Tuesday, May 6, 2014


A strong and different debut release from an actual Mississippian, at 29 Singleton is old enough to have developed his own sound, and young enough to have vastly different influences from previous generations of blues players.  What's really different about him is his strong hip-hop streak, an early love.  What he's doing is electric blues, but singing and writing in a hip-hop style, using the rhyming patterns and first-person style.  Now, don't expect all the guns and ho's, thankfully.  This isn't gangsta, it's still blues, but certainly with an exciting new twist.

Singleton's also a smoking guitar player, with lots of terrific and soulful licks.  When the hip-hop isn't present, he comes up with more typical originals, all first-rate as well, such as the slow and fiery Crime Scene, something you could imagine Charles Bradley digging into.  Keep Pushin has a big rock drums, organ stabs and a great, true story.  Seems Singleton wasn't just a blues prodigy, but a basketball star as well, and he sings about his two NBA tryouts until an injury wrecked his hopes.  Luckily an uncle took him to Mississippi blues clubs, and he "got blues blood in my veins".

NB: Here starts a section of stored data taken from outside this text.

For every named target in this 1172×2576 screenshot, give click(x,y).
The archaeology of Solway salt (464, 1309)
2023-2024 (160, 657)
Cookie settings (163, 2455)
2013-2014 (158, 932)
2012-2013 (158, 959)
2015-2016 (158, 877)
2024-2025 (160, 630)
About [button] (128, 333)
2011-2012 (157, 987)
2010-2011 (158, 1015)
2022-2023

But it's those hip-hop lines that make the album most interesting, even though it's excellent across the board.  Simply, I can't think of anybody sounding like this before.  It's actually only heavily present on a couple of tracks, including opener I Refuse To Lose, but what a cut.  The bragging is there, but the blues is pounding behind, as he's telling us his career is just starting, and to look out for him: "Y'all ain't caught onto it yet/maybe this time you won't forget/I win at whatever I choose/because I refuse to lose."  I wouldn't doubt him, this sounds like the future of the blues to me.